Keterangan mereka dibutuhkan untuk memperkuat dakwaan terhadap tiga terdakwa, yakni mantan Sekretaris Utama (Sestama) Basarnas sekaligus Kuasa Pengguna Anggaran (KPA) Basarnas Max Ruland Boseke, Direktur CV Delima Mandiri William Widarta, dan Kepala Subdirektorat Pengawakan dan Perbekalan Direktorat Sarana dan Prasarana Basarnas sekaligus Pejabat Pembuat Komitmen (PPK) Anjar Sulistyono.
Sebelumnya, jaksa penuntut umum dari KPK mendakwa eks Sekretaris Utama Badan SAR Nasional (Sestama Basarnas) Max Ruland Boseke merugikan negara hingga miliaran rupiah. Hal ini terungkap dalam sidang dakwaan terhadap tiga terdakwa kasus korupsi pengadaan truk di Basarnas.
Selain Max Ruland, terdakwa lainnya adalah Anjar Sulistiyono selaku Kepala Sub Direktorat Pengawakan & Perbekalan Direktorat Sarana dan Prasarana Basarnas dan pejabat pembuat komitmen dan William Widarta selaku Direktur CV Delima Mandiri sekaligus penerima manfaat PT Trijaya Abadi Prima.
Jaksa penuntut umum, Richard Marpaung, mengatakan Max Ruland Boseke bersama-sama dengan William Widarta dan Anjar Sulistiyono pada Maret 2013 sampai 2014 telah melakukan perbuatan melawan hukum. Sehingga memperkaya Max sebesar 2.500.000.000 atau Rp 2,5 miliar, serta William sebesar Rp 17.944.580.000 atau Rp 17,9 miliar.

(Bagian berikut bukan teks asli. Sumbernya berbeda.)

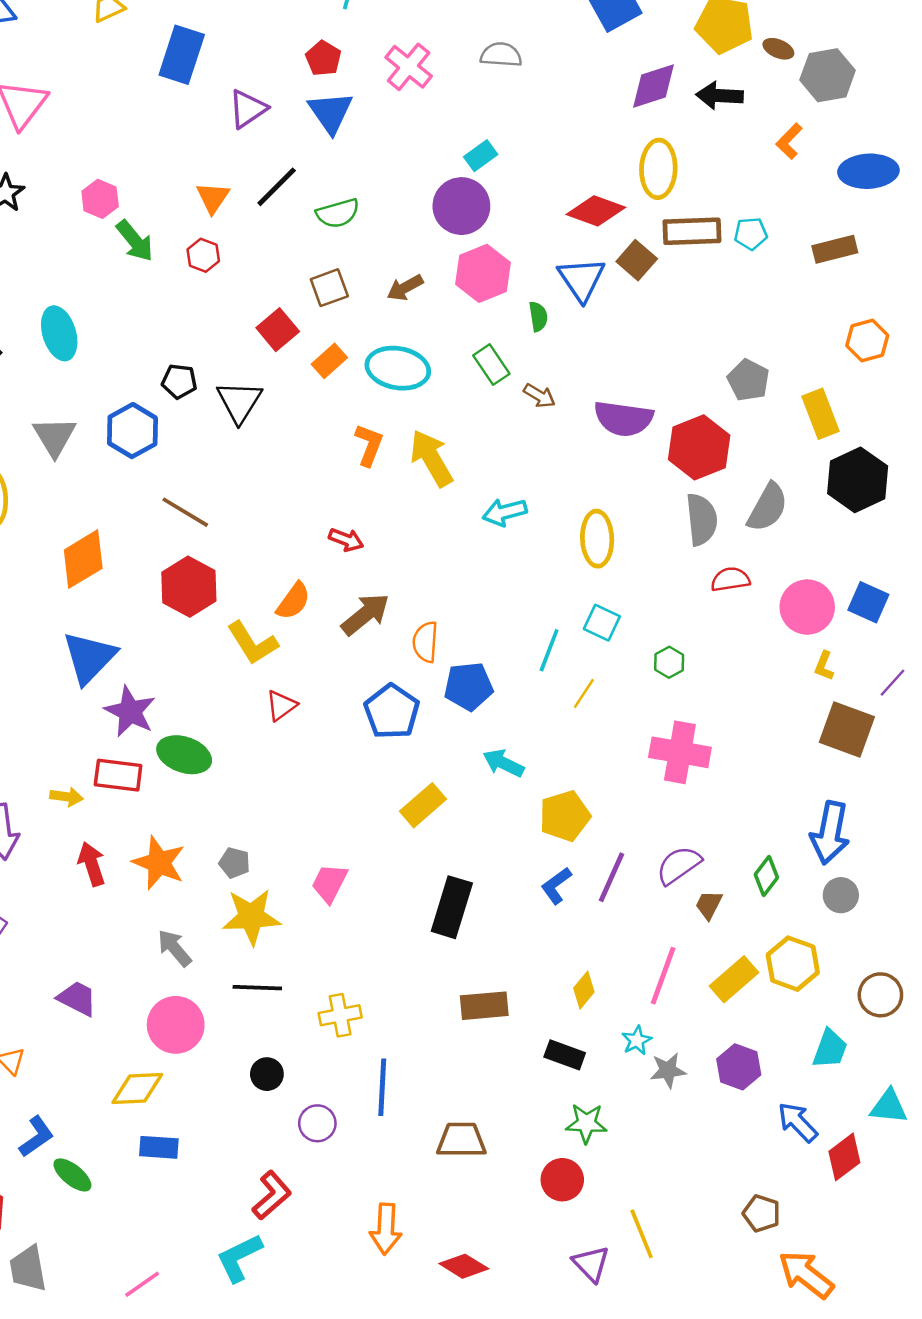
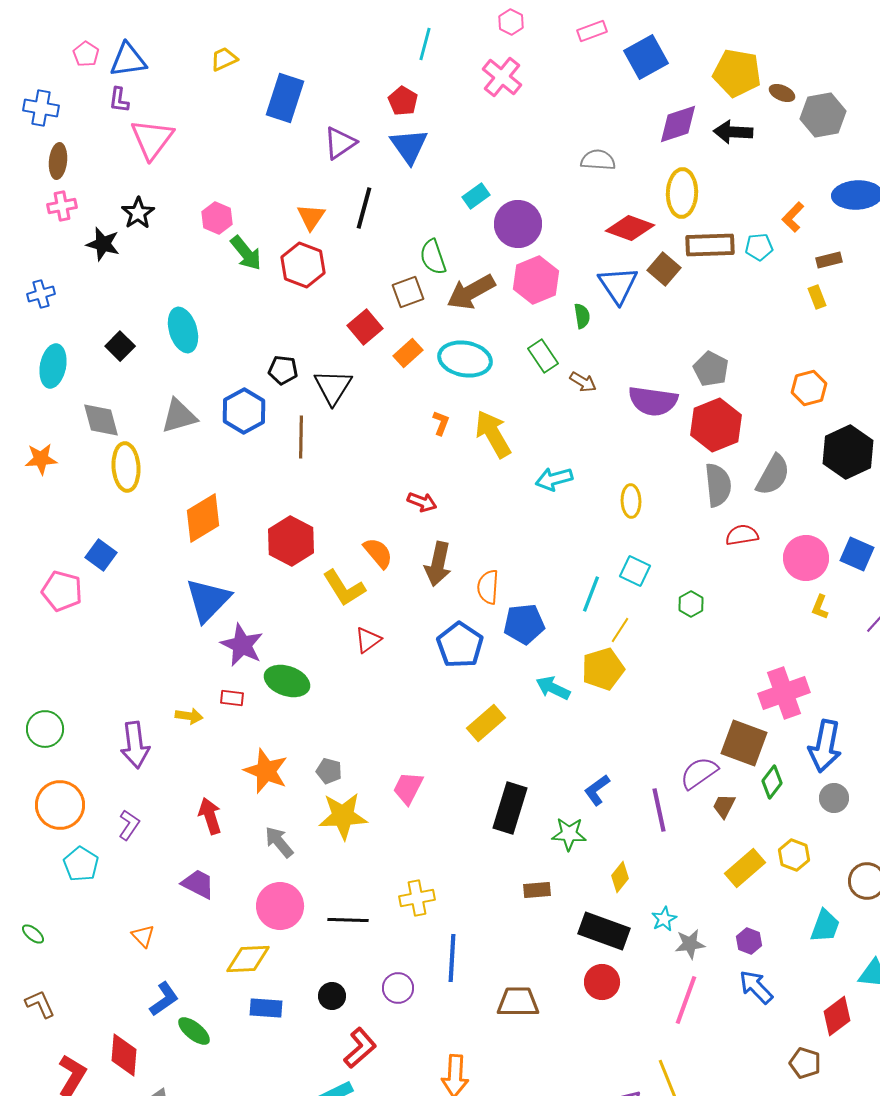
gray semicircle: (501, 55) -> (598, 160), moved
pink cross: (409, 67) -> (502, 77), moved
orange L-shape: (789, 141) -> (793, 217), moved
cyan rectangle: (481, 156) -> (476, 196), moved
black line: (277, 187) -> (364, 208), turned -30
green semicircle: (338, 213) -> (433, 257), moved, turned 87
brown rectangle: (835, 249) -> (829, 260), size x0.7
red hexagon: (203, 255) -> (303, 265), size x1.6
brown arrow: (405, 288) -> (471, 292), size x1.6
orange hexagon: (867, 341) -> (809, 388), moved
gray pentagon: (748, 380) -> (711, 369), moved
yellow rectangle: (820, 414) -> (817, 297), moved, size x0.6
gray triangle: (54, 437) -> (179, 416), turned 45
orange L-shape: (369, 445) -> (441, 423), size x0.7
brown line: (185, 512) -> (301, 437), moved, turned 60
yellow ellipse: (597, 539) -> (631, 501), size x0.7
orange semicircle: (293, 601) -> (378, 553), turned -76
brown arrow: (365, 614) -> (438, 564), turned 141
brown square: (847, 730) -> (744, 743), moved
pink cross: (680, 752) -> (784, 693), moved, turned -30
red rectangle: (118, 775) -> (232, 698), size x0.6
yellow pentagon: (565, 816) -> (603, 669), moved
red arrow: (92, 864) -> (210, 816), moved
purple line: (611, 877) -> (659, 810), moved, turned -36
yellow hexagon: (793, 964) -> (794, 855), size x0.7
pink line: (663, 976) -> (686, 1000), moved
black line: (257, 988) -> (348, 920), moved
brown rectangle: (484, 1006) -> (537, 890), size x0.7
black rectangle: (565, 1055) -> (604, 931), size x1.5
purple hexagon: (739, 1067) -> (749, 941), size x0.7
black circle: (267, 1074) -> (332, 996), moved
blue arrow: (798, 1122) -> (756, 987), moved
green star: (586, 1123) -> (569, 834), moved
red circle: (562, 1180) -> (602, 982), moved
brown pentagon: (762, 1213) -> (805, 1063), moved

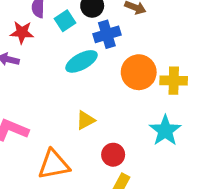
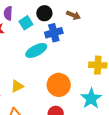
orange circle: (139, 72) -> (59, 85), moved
yellow triangle: (85, 120) -> (17, 86), moved

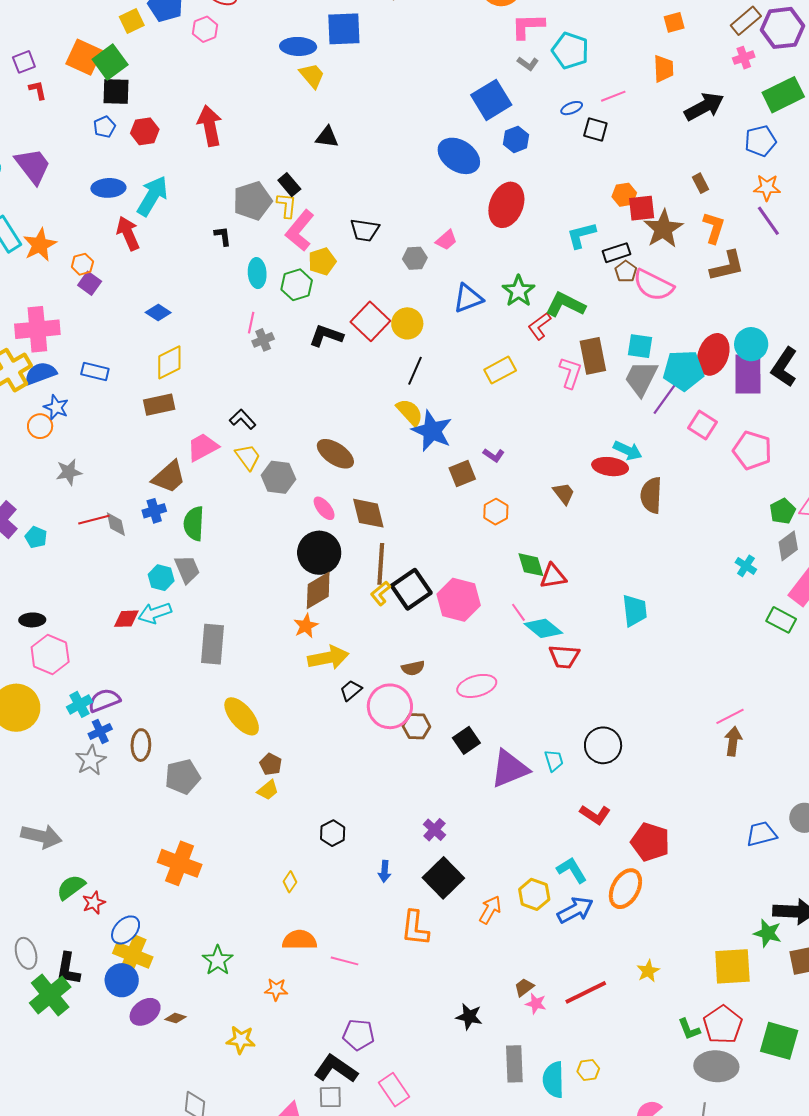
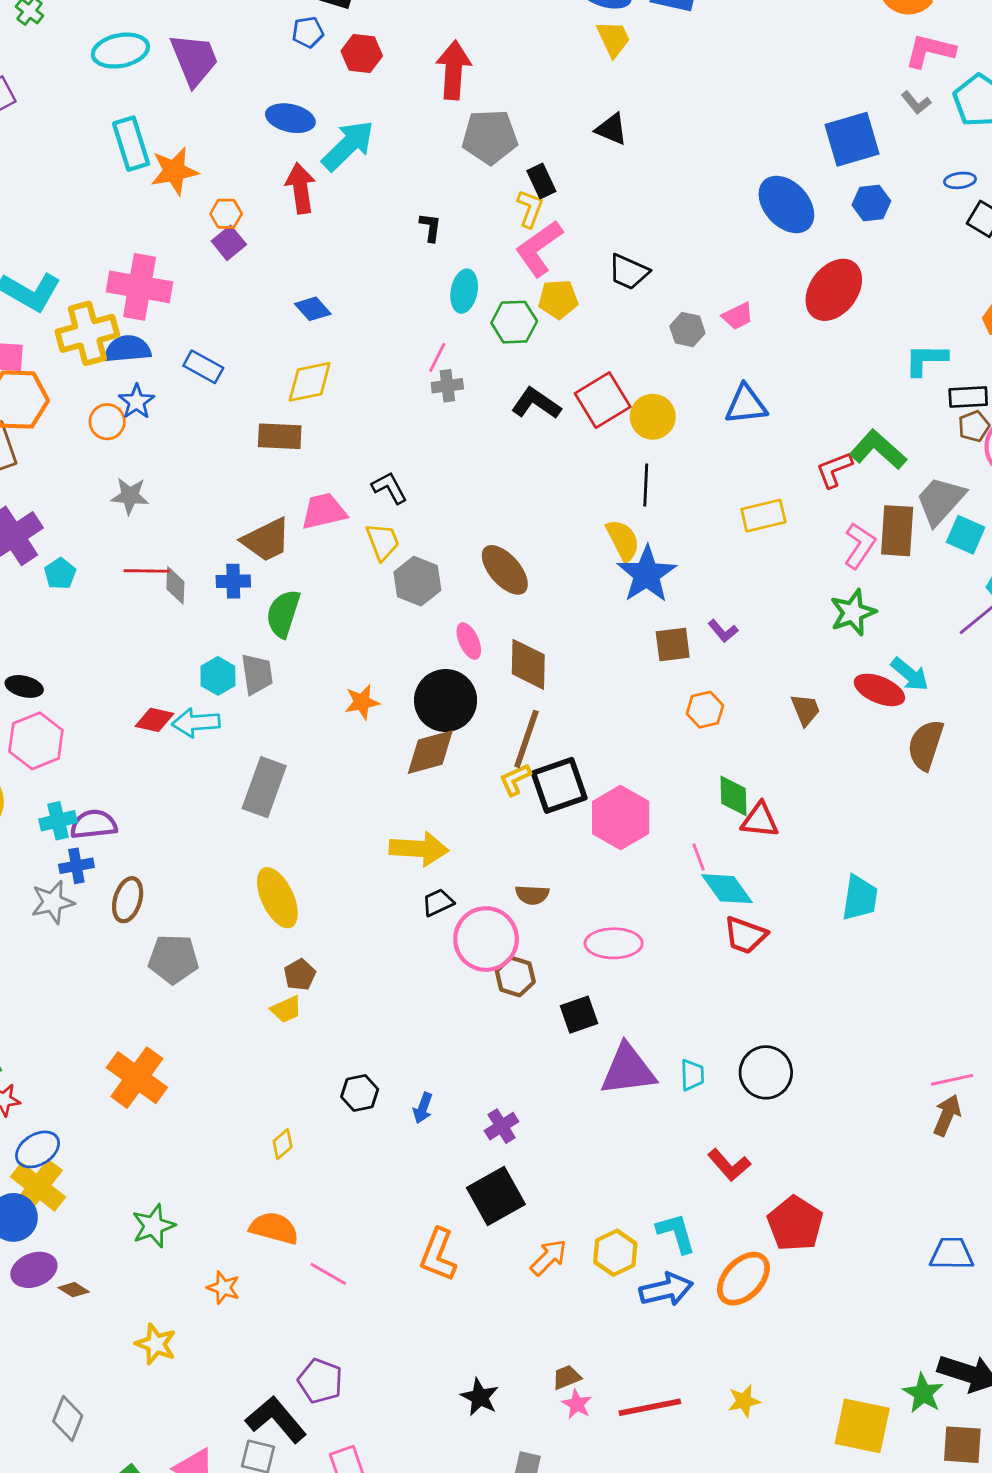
gray pentagon: (252, 201) -> (490, 137), moved
green star: (518, 291) -> (853, 612), moved
black line: (415, 371) -> (646, 485), turned -36
gray trapezoid: (641, 378) -> (940, 501), moved
orange star: (306, 626) -> (362, 702), moved
blue arrow: (385, 871) -> (423, 1108), moved

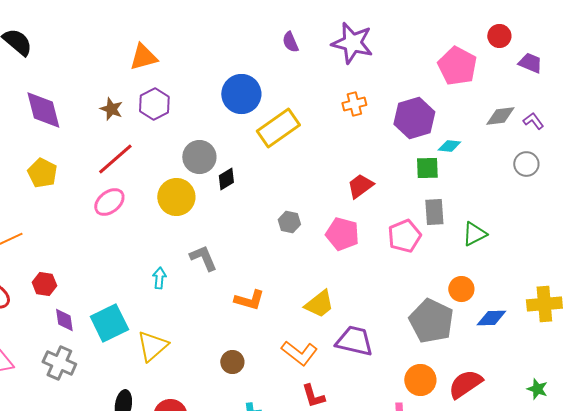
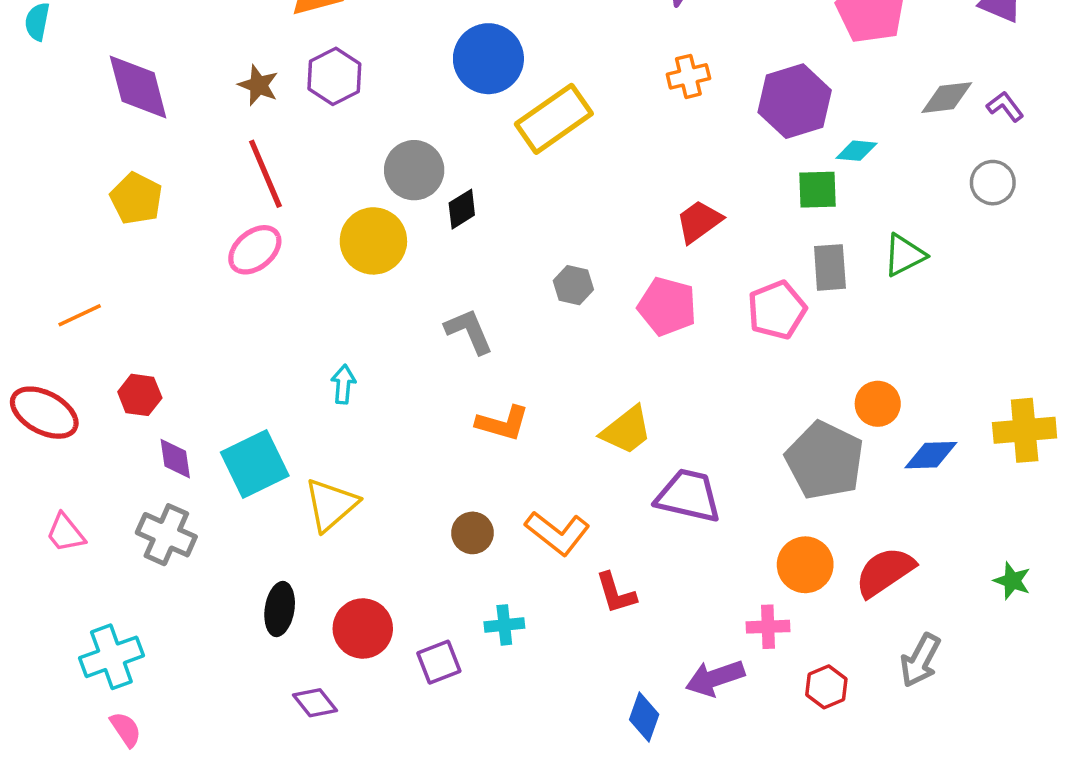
red line: (115, 159) -> (265, 174), turned -72
green triangle: (474, 234) -> (904, 255), moved
gray L-shape: (203, 258) -> (469, 331), moved
orange L-shape: (299, 353) -> (557, 533), moved

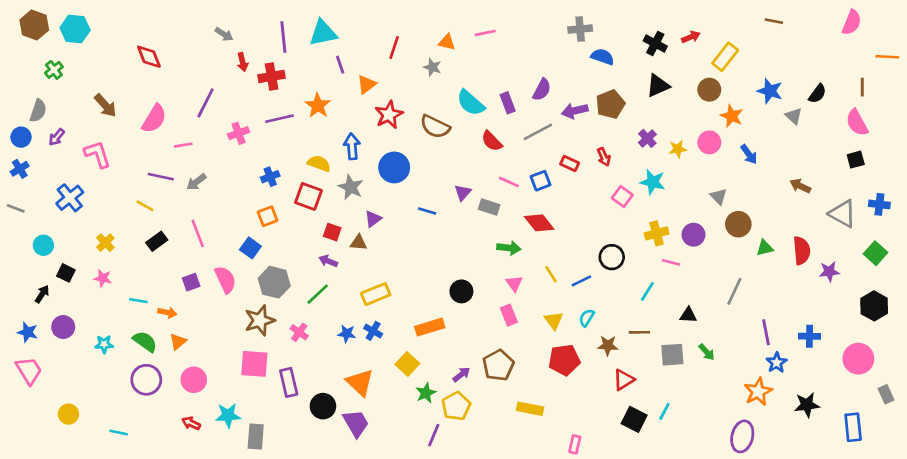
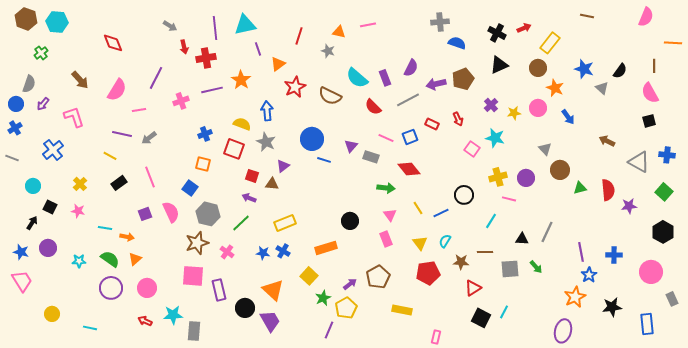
blue circle: (394, 167) -> (312, 139), moved
orange square: (268, 216) -> (203, 164), turned 35
gray line: (734, 291) -> (547, 232), moved

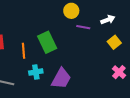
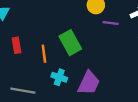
cyan cross: (36, 72) -> (59, 77), turned 32

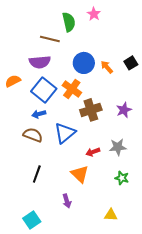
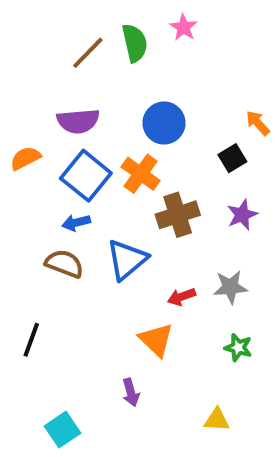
brown line: (50, 39) -> (88, 53), moved, turned -60
black square: (131, 63) -> (232, 158), moved
orange arrow: (107, 67) -> (258, 123), moved
black line: (37, 174) -> (31, 340), moved

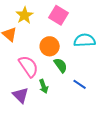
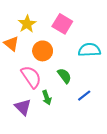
orange circle: (50, 46) -> (43, 51), moved
blue line: (80, 84) -> (84, 96), turned -72

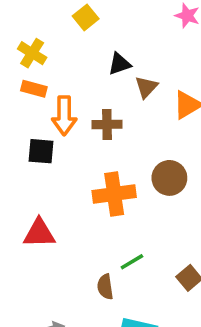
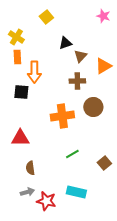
orange rectangle: (34, 89) -> (17, 57), turned 72
brown cross: (107, 124) -> (77, 81), moved
brown semicircle: (105, 287) -> (30, 168), moved

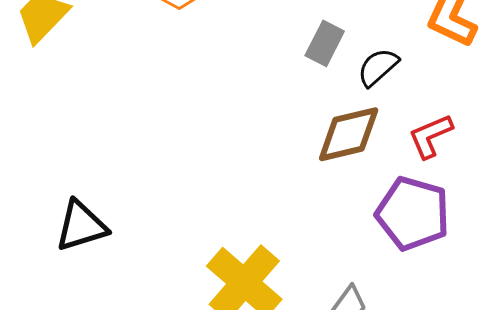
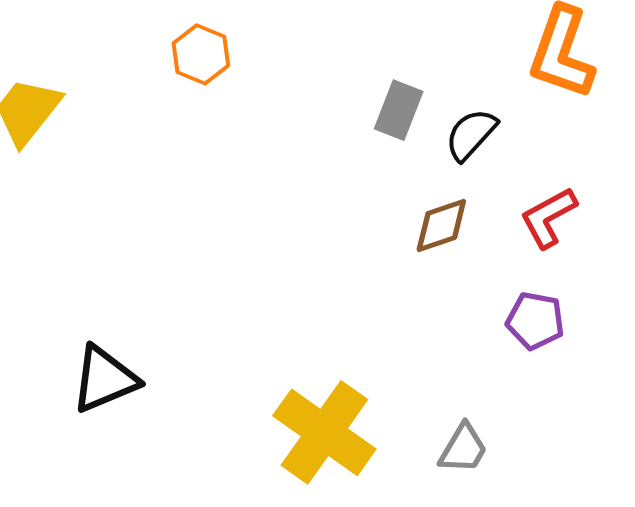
brown diamond: (349, 134) -> (441, 226), size x0.7
purple pentagon: (413, 214) -> (535, 321), size x0.6

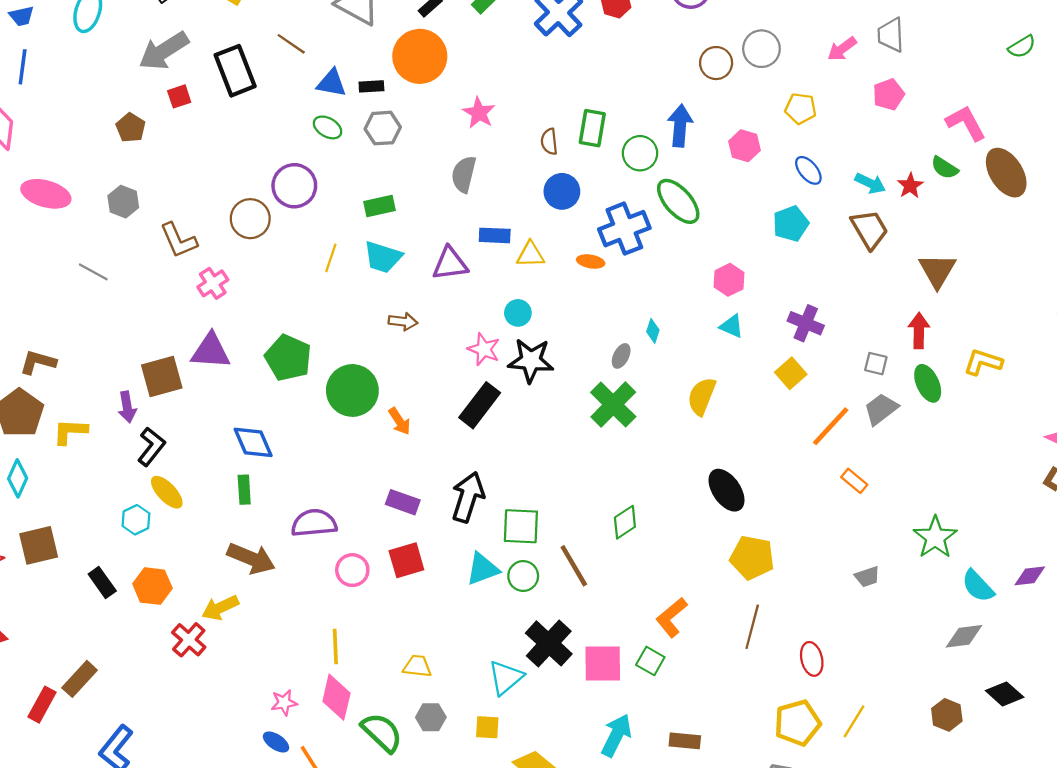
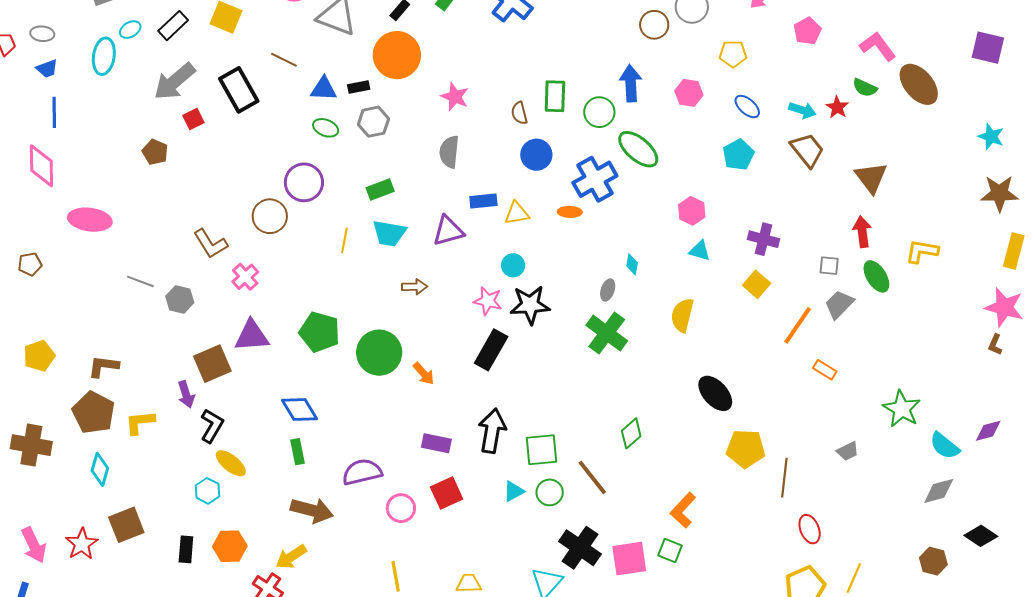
gray hexagon: (123, 202) -> (180, 299), moved
cyan triangle: (483, 569) -> (514, 491), size x0.7
black rectangle: (102, 583) -> (186, 549), turned 48
brown line: (752, 627) -> (784, 478), moved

"Yang dapat merugikan keuangan negara atau perekonomian negara sebesar Rp 20.444.580.000 (Rp 20,4 miliar)," ujar Richard di Pengadilan Tipikor Jakarta pada Kamis, 14 November 2024. Angka kerugian keuangan negara atau perekonomian negara sebesar Rp 20,4 miliar itu dihitung oleh Badan Pengawasan Keuangan dan Pembangunan (BPKP). Audit tersebut dilakukan pada 26 Februari 2024.
Jaksa mengatakan Max Ruland dan Anjar Sulistiyono mengatur William Widarta sebagai pemenang lelang proyek Pengadaan Truk Pengangkut Personel dan Rescue Carrier Vehicle tahun anggaran 2014 pada Basarnas.
Harga penawaran proyek itu di-mark-up atau dilebihkan sebesar 15 persen. Rinciannya, 10 persen untuk dana komando dan 5 persen untuk keuntungan perusahaan.
Jaksa menuturkan pencairan untuk Pengadaan Truk Angkut Personel 4 WD sebesar Rp 42.558.895.000 atau Rp 42,5 miliar. Namun, kenyataanya yang digunakan hanya Rp 32.503.515.000atau Rp 32,5 miliar. "Sehingga terdapat selisih sebesar Rp 10.055.380.000 (Rp 10 miliar)," ujar Richard.
Selain itu, selisih sebesar Rp 33.160.112.500 atau Rp 33,1 miliar juga ditemukan pada pekerjaan Pengadaan Rescue Carrier Vehicle. Total pencairan untuk pengadaan itu sebesar Rp 43.549.312.500atau Rp 43,5 miliar, tapi yang digunakan hanya Rp 33.160.112.500 atau Rp 33,1 miliar.
"Sehingga terdapat selisih sebesar Rp 10.389.200.000 (Rp 10,3 miliar)," kata Richard. Max Ruland dan dua terdakwa lain didakwa melanggar Pasal 2 ayat (1) atau Pasal 3 juncto Pasal 18 Undang-Undang tentang Pemberantasan Tindak Pidana Korupsi juncto Pasal 55 Ayat (1) ke-1 juncto Pasal 65 ayat (1) ke-1 Kitab Undang-Undang Hukum Pidana (KUHP).